The Federal Circuit Concludes That a Party Asserting a Walker Process Antitrust Claim, Which Is Premised on Obtaining a Patent by Fraud, Need Not Have Standing to Challenge the Validity of the Patent


On November 20, 2012, a three-judge panel of the U.S. Court of Appeals for the Federal Circuit issued an opinion in Ritz Camera & Image, LLC v. SanDisk Corp., addressing, for the first time, the issue of whether a direct purchaser of goods has standing to bring a Walker Process antitrust claim even where the purchaser “faces no threat of an action for patent infringement and has no other basis to seek a declaratory judgment holding the patent invalid or unenforceable.”1 A Walker Process antitrust claim requires a plaintiff to prove (i) that the defendant procured the patent through “knowing and willful fraud on the” U.S. Patent and Trademark Office (“PTO”), and (ii) all elements of a Sherman Act monopolization charge.2 Although these claims are often brought in response to an actual or potential claim of patent infringement, the Federal Circuit in Ritz held that “a direct purchaser is not categorically precluded from bringing a Walker Process antitrust claim, even if it would not be entitled to seek declaratory relief against the patentee under the patent laws.”3 As a result, patent-holders may be sued by any number of parties who can allege that they paid inflated prices for goods protected by patents.  


In June 2010, Ritz Camera & Image, LLC (“Ritz”), filed suit on behalf of itself and a class of direct purchasers of flash memory technology over which SanDisk held various patents.
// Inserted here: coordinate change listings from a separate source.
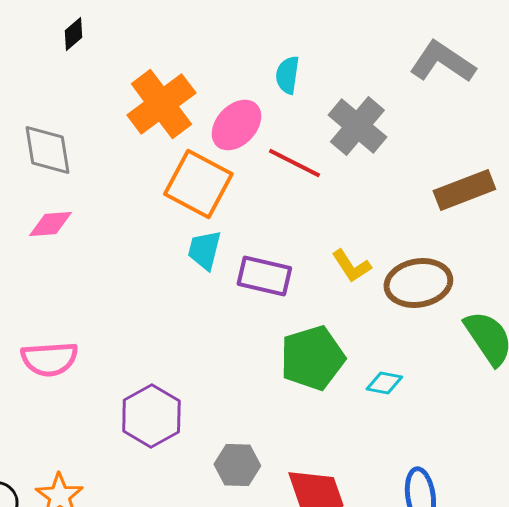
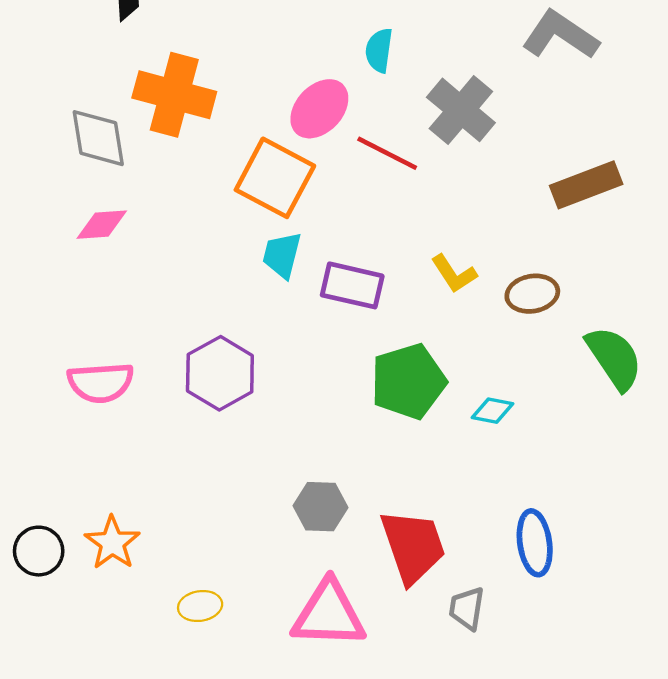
orange cross: (161, 104) -> (174, 95), moved, turned -38
brown ellipse: (418, 283) -> (532, 294), size x0.7
purple hexagon: (151, 416) -> (220, 373), moved

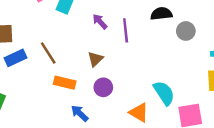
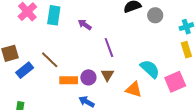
purple line: (126, 30) -> (109, 48), moved
brown triangle: (95, 59) -> (107, 75), moved
purple circle: (103, 87) -> (88, 77), moved

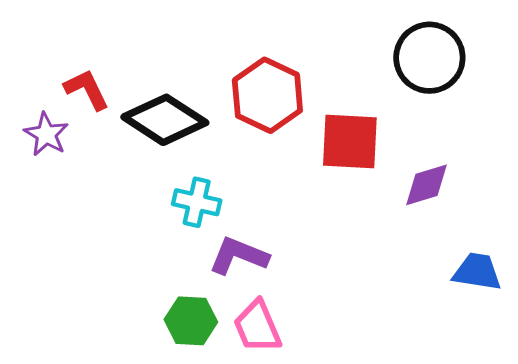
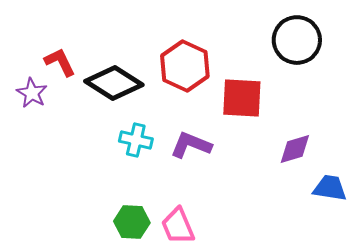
purple diamond: (427, 185) -> (295, 149), moved
purple L-shape: (239, 256) -> (191, 145), moved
Ritz alleged that SanDisk violated Section 2 of the Sherman Act, 15 U.S.C. § 2, by procuring two patents by fraud when it failed to disclose known prior art and made affirmative misrepresentations to the PTO. The complaint alleged that SanDisk “established its monopoly position by enforcing those patents against its competitors and by threatening the competitors’ customers.”4 These actions allegedly caused the class to pay higher, supra-competitive prices for flash memory products.  

In its motion to dismiss the complaint, SanDisk asserted that Ritz lacked standing to bring a Walker Process antitrust claim because there was neither a threat of an infringement action nor any other basis to bring a declaratory judgment action challenging the validity of the patents. Prior to the Federal Circuit’s decision in Ritz, courts had split on the issue of whether a party not subject to an infringement action had standing to bring a Walker Process claim.5 The district court in Ritz denied the motion, stating that Walker Process “places no limitation on the class of plaintiffs eligible to bring” such claims and that conferring standing would not produce an “avalanche” of such claims.6 The district court and the Federal Circuit granted interlocutory review on the issue.  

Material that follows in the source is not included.